**Data provided**:
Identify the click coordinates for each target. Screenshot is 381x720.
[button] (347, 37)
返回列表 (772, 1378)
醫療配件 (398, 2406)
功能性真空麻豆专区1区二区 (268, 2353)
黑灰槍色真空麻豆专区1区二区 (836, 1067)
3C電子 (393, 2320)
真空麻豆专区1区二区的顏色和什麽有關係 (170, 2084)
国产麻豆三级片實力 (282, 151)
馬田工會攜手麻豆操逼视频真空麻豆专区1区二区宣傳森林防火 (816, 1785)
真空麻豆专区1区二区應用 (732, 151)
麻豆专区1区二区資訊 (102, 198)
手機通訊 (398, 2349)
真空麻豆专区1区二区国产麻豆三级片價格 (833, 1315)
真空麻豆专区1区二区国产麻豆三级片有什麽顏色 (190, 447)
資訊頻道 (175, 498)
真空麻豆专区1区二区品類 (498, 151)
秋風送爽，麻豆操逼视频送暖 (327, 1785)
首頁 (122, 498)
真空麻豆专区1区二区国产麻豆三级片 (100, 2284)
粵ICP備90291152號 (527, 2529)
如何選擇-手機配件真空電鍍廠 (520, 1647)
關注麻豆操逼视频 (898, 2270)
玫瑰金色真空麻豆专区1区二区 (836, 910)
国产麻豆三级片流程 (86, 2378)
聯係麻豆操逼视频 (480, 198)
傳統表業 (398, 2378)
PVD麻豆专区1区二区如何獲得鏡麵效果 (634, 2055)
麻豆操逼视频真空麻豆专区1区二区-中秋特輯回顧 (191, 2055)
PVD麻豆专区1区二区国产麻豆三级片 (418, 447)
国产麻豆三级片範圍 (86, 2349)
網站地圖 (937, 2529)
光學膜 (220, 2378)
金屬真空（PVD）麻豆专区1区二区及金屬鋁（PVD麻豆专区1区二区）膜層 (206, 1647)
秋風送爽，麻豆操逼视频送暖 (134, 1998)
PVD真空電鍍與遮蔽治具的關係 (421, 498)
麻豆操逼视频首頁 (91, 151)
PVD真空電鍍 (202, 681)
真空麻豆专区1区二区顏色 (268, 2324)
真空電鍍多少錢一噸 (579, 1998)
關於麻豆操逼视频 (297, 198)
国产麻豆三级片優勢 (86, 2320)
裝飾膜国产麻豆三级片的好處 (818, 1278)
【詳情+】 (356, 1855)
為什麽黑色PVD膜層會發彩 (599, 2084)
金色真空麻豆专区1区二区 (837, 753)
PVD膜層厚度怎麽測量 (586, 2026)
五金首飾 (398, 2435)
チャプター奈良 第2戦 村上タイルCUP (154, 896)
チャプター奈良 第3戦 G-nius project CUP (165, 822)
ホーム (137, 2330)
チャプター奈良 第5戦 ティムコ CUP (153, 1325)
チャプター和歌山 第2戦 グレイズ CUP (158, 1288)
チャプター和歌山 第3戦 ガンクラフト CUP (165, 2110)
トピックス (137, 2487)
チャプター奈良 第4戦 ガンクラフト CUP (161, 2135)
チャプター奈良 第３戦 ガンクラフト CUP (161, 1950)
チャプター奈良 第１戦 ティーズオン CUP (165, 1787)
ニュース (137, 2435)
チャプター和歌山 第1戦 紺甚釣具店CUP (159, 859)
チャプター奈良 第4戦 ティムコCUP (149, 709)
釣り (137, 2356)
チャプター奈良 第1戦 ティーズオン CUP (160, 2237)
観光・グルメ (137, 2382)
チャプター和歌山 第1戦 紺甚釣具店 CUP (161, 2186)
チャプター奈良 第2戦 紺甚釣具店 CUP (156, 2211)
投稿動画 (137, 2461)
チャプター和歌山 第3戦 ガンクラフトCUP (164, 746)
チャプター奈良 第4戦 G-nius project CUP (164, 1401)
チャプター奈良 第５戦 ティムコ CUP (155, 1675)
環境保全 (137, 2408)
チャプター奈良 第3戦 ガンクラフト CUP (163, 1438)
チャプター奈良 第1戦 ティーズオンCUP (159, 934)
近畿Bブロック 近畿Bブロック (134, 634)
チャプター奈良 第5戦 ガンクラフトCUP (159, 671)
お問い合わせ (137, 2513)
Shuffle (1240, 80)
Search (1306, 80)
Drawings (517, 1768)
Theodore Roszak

**Work required**:
Nothing should be returned except the lines from the first line of the data above through the line with "五金首飾 (398, 2435)", each one exact.

**Result of this exercise**:
Identify the click coordinates for each target. Screenshot is 381x720.
[button] (347, 37)
返回列表 (772, 1378)
醫療配件 (398, 2406)
功能性真空麻豆专区1区二区 (268, 2353)
黑灰槍色真空麻豆专区1区二区 (836, 1067)
3C電子 (393, 2320)
真空麻豆专区1区二区的顏色和什麽有關係 (170, 2084)
国产麻豆三级片實力 (282, 151)
馬田工會攜手麻豆操逼视频真空麻豆专区1区二区宣傳森林防火 (816, 1785)
真空麻豆专区1区二区應用 (732, 151)
麻豆专区1区二区資訊 (102, 198)
手機通訊 (398, 2349)
真空麻豆专区1区二区国产麻豆三级片價格 (833, 1315)
真空麻豆专区1区二区国产麻豆三级片有什麽顏色 (190, 447)
資訊頻道 (175, 498)
真空麻豆专区1区二区品類 (498, 151)
秋風送爽，麻豆操逼视频送暖 (327, 1785)
首頁 (122, 498)
真空麻豆专区1区二区国产麻豆三级片 (100, 2284)
粵ICP備90291152號 (527, 2529)
如何選擇-手機配件真空電鍍廠 (520, 1647)
關注麻豆操逼视频 (898, 2270)
玫瑰金色真空麻豆专区1区二区 (836, 910)
国产麻豆三级片流程 (86, 2378)
聯係麻豆操逼视频 (480, 198)
傳統表業 (398, 2378)
PVD麻豆专区1区二区如何獲得鏡麵效果 (634, 2055)
麻豆操逼视频真空麻豆专区1区二区-中秋特輯回顧 (191, 2055)
PVD麻豆专区1区二区国产麻豆三级片 (418, 447)
国产麻豆三级片範圍 (86, 2349)
網站地圖 (937, 2529)
光學膜 (220, 2378)
金屬真空（PVD）麻豆专区1区二区及金屬鋁（PVD麻豆专区1区二区）膜層 (206, 1647)
秋風送爽，麻豆操逼视频送暖 (134, 1998)
PVD真空電鍍與遮蔽治具的關係 (421, 498)
麻豆操逼视频首頁 (91, 151)
PVD真空電鍍 (202, 681)
真空麻豆专区1区二区顏色 (268, 2324)
真空電鍍多少錢一噸 (579, 1998)
關於麻豆操逼视频 (297, 198)
国产麻豆三级片優勢 (86, 2320)
裝飾膜国产麻豆三级片的好處 (818, 1278)
【詳情+】 (356, 1855)
為什麽黑色PVD膜層會發彩 (599, 2084)
金色真空麻豆专区1区二区 (837, 753)
PVD膜層厚度怎麽測量 (586, 2026)
五金首飾 (398, 2435)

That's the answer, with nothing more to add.